I’m Jack Drescher. I’m from Brooklyn, New York.
I originally came out to myself at the age of 21 in 1972. And as part of my coming out process, I gradually started telling people. Two people that I told were our neighbors where I grew up in Brooklyn. I told them that I was gay, but I wasn’t telling my family.
In 1978, I guess I was 27 at the time I was in medical school in Michigan and I came home in the fall on a… on a break from school. And my mother was acting strangely. I had told this couple who were neighbors where we grew up. And I told them before I went to Michigan a few months earlier.
And so I said, “Did you tell my mom that I was gay?”
And they said, “Well, you know, we were having a party and they were talking… your mom was talking to me about something. She said, ‘You don’t think that Jack is gay, do you?’ And we thought she really wanted to know. So yes, we told her.”
My mom was very upset. My parents are Polish Jewish Holocaust survivors who came to the states in 1949, two years before I was born. They weren’t sort of what you would think of as progressive liberal open-minded people. They had come from a very, you know, difficult background.
So after my friends told me that they had already told her, she and I had a bit of a discussion about my being gay and she was very unhappy about it. She said that she had already gone to see this rabbi in Borough Park, Brooklyn, who was known to work miracles. And so she told the rabbi’s assistant why she was there. He wasn’t – the rabbi wasn’t there. And the assistant said, you know, “We solve that problem by marrying our young people off very young so that they don’t develop into gay men.” And I was already 27, which was a little bit too old to be married off young. She had a hard time accepting this. She told my father, they were both very depressed.
The following year I pierced my ear. It was my last year of medical school. Oh, and I… I got a permanent. My father and mother had some visitors coming from Israel and they… they said, “We would like you to come for Friday night Shabbos dinner.”
And I said, “Okay. But you know, I just pierced my ear.” And my father called back and said, “Don’t come.” Because they didn’t want their friends to know. And that was really how they dealt with it.
So fast forward… 1981. So now I’m 30 years old. I’m a resident in psychiatry at Downstate in Brooklyn. I live in Manhattan at the time so I go visit my parents in Brooklyn on Saturday for the day. So we’re in… we’re sitting around the table, my father and my mother and me, and my father says “Your mother and I want to speak with you.” And my father says to me, “Your mother and I don’t approve of your lifestyle.”
So I said, “Okay. Okay, Daddy. I hear you. I understand.” I said, “But you know, daddy, I always wanted a father who was educated, who spoke English without an accent and who was more affluent than we are.” And it was like, I hit him with a Slingshot between the eyes.
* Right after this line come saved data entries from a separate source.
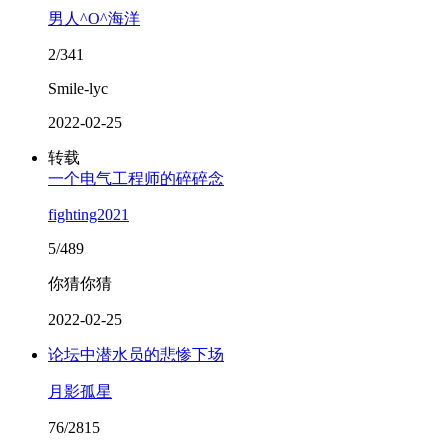
男人^O^海洋
2/341
Smile-lyc
2022-02-25
转载
一个电气工程师的碎碎念
fighting2021
5/489
你猜你猜
2022-02-25
论坛中潜水员的悲惨下场
月影孤星
76/2815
He went like this [mimics shocked face].
And immediately backed – he said, “Okay, okay, okay, okay.” He said, “All right, but why did you have to tell us?”
So I said, “Well, I didn’t tell.” I said, “Mommy asked.”
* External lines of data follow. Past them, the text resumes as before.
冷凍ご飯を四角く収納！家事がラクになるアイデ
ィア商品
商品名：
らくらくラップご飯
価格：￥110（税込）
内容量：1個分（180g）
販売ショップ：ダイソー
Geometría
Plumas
And he turns to my mother, I remember, and he goes, “You asked??”
That was the last discussion about it. The following year, I met my partner, now my partner of 39 years. They met him. He was always welcomed. They were very, you know, they didn’t want to talk about it, but they didn’t want people to know.
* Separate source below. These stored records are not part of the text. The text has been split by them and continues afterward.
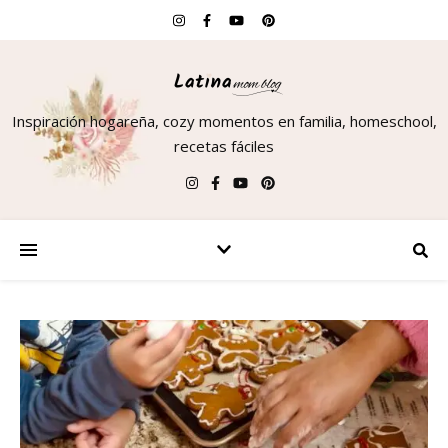
Inspiración hogareña, cozy momentos en familia, homeschool,
recetas fáciles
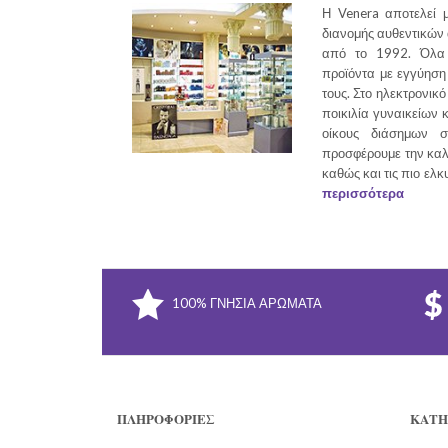
Η Venera αποτελεί μ
διανομής αυθεντικών
από το 1992. Όλα 
προϊόντα με εγγύηση 
τους. Στο ηλεκτρονικό
ποικιλία γυναικείων 
οίκους διάσημων σ
προσφέρουμε την καλ
καθώς και τις πιο ελκ
περισσότερα
100% ΓΝΉΣΙΑ ΑΡΏΜΑΤΑ
ΠΛΗΡΟΦΟΡΊΕΣ
ΚΑΤΗ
So my parents come from a tradition where it is the responsibility of the parents to marry their children. And so my mother had a friend and acquaintance who used to give her phone numbers all the time of women for me to meet. And my mother felt that she wasn’t really trying to get me married in a nice way, that she was really making these offers to her to sort of like give her a poke.
So finally, my mother told me, she said, you know, she said, “Luba, he’s 41. He lives with a man. He’s gay. You get it?” For me, that was when my mother came out, 14 years after she found out.
Toward the end of her life, she – my mom passed away in 2016 and… but she was ill for the last year of her life. But I had gotten her an iPad so that we could do video chats and she would end each chat saying, “I’m so glad you’re married. I’m so glad you’re married.” And sometimes she would say it in Yiddish. Gefelt mir de bist chosenen gegotten. This parental responsibility that I mentioned earlier that it’s the parent’s responsibility to marry off their children, I think played itself out when gay marriage became legal.
I had given her a gift that she had performed her parental responsibility of having married off all her children by being able to get married. And I think… and that was really, I think, what fueled her saying it every time, because in a way she’d done her job, she was going to be leaving soon and she had done her job.